In [1]:
from transformers import (
    AdamW,
    Wav2Vec2Config,
    Wav2Vec2FeatureExtractor,
    Wav2Vec2ForPreTraining,
    get_scheduler
)
from transformers.models.wav2vec2.modeling_wav2vec2 import (
    _compute_mask_indices, _sample_negative_indices
)
import torch
from torch.utils.data.dataloader import DataLoader, Dataset
import lightning as L
from dataclasses import dataclass
import pandas as pd

In [2]:
from typing import Union, List, Optional, Dict

@dataclass
class DataCollatorForWav2Vec2Pretraining:
    model: Wav2Vec2ForPreTraining
    feature_extractor: Wav2Vec2FeatureExtractor
    padding: Union[bool, str] = "longest"
    pad_to_multiple_of: Optional[int] = None
    mask_time_prob: Optional[float] = 0.65
    mask_time_length: Optional[int] = 10

    def __call__(
            self,
            features: List[Dict[str, Union[List[int], torch.Tensor]]]
    ) -> Dict[str, torch.Tensor]:
        batch = self.feature_extractor.pad(
            features,
            padding=self.padding,
            pad_to_multiple_of=self.pad_to_multiple_of,
            return_tensors='pt'
        )
        device = batch['input_values'].device
        batch_size = batch['input_values'].shape[0]

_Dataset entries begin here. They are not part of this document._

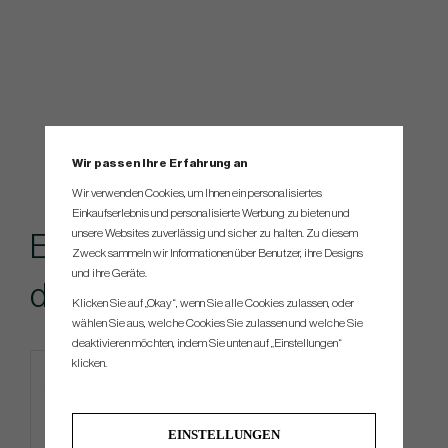
Wir passen Ihre Erfahrung an
Wir verwenden Cookies, um Ihnen ein personalisiertes
Einkaufserlebnis und personalisierte Werbung zu bieten und
unsere Websites zuverlässig und sicher zu halten. Zu diesem
Empfohlenes Zubehör für
Zweck sammeln wir Informationen über Benutzer, ihre Designs
und ihre Geräte.
dieses Produkt
Klicken Sie auf „Okay“, wenn Sie alle Cookies zulassen, oder
wählen Sie aus, welche Cookies Sie zulassen und welche Sie
deaktivieren möchten, indem Sie unten auf „Einstellungen“
klicken.
EINSTELLUNGEN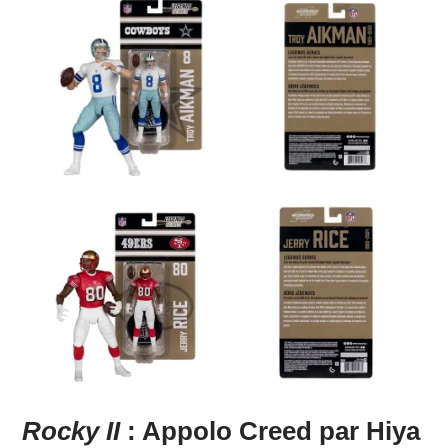
Rocky II
: Appolo Creed par Hiya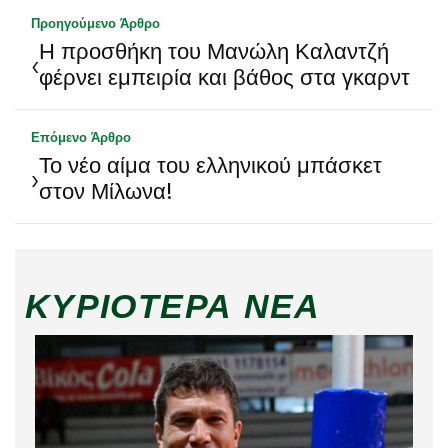
Προηγούμενο Άρθρο
Η προσθήκη του Μανώλη Καλαντζή
‹
φέρνει εμπειρία και βάθος στα γκαρντ
Επόμενο Άρθρο
Το νέο αίμα του ελληνικού μπάσκετ
›
στον Μίλωνα!
ΚΥΡΙΌΤΕΡΑ ΝΈΑ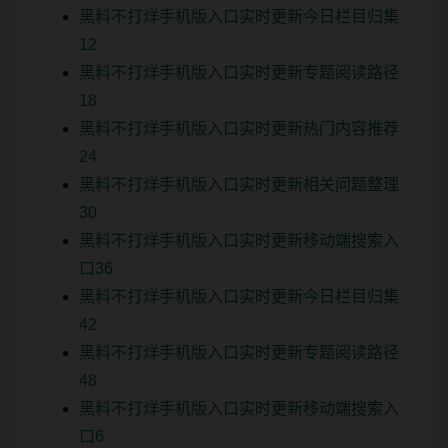
黑料不打烊手机版入口实时更新今日栏目归集
12
黑料不打烊手机版入口实时更新专题阅读路径
18
黑料不打烊手机版入口实时更新热门内容推荐
24
黑料不打烊手机版入口实时更新相关问题整理
30
黑料不打烊手机版入口实时更新移动端搜索入
口36
黑料不打烊手机版入口实时更新今日栏目归集
42
黑料不打烊手机版入口实时更新专题阅读路径
48
黑料不打烊手机版入口实时更新移动端搜索入
口6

        mask_indices_seq_length = self.model._get_feat_extract_output_lengths(
            batch["input_values"].shape[-1]
        )
        mask_indices_seq_length = int(mask_indices_seq_length)

        if batch.get("attention_mask") is not None:
            batch['sub_attention_mask'] = self.model._get_feature_vector_attention_mask(
                mask_indices_seq_length, batch["attention_mask"]
            )
        
        features_shape = (batch_size, mask_indices_seq_length)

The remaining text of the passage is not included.